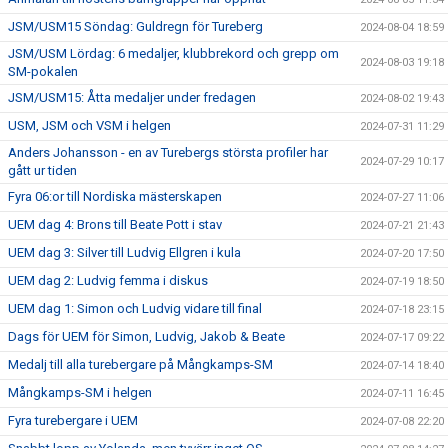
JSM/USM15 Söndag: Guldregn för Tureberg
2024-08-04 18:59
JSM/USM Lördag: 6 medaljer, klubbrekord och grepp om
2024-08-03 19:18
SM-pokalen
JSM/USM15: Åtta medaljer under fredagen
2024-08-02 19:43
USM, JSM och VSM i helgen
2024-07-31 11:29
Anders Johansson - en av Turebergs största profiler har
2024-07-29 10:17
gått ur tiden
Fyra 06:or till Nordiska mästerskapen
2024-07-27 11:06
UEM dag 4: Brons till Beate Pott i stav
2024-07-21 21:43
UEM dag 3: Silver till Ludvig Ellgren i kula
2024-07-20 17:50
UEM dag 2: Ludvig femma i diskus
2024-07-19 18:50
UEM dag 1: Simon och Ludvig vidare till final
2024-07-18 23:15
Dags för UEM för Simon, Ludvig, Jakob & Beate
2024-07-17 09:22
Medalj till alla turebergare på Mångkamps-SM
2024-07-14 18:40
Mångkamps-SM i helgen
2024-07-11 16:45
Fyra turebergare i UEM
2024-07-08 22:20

━━━━━━

Assigned task:
All lines above from the one containing "2024-08-02 19:43" to the one containing "2024-07-21 21:43" must be repeated exactly, both lines included, and no others.

Solution for this problem:
2024-08-02 19:43
USM, JSM och VSM i helgen
2024-07-31 11:29
Anders Johansson - en av Turebergs största profiler har
2024-07-29 10:17
gått ur tiden
Fyra 06:or till Nordiska mästerskapen
2024-07-27 11:06
UEM dag 4: Brons till Beate Pott i stav
2024-07-21 21:43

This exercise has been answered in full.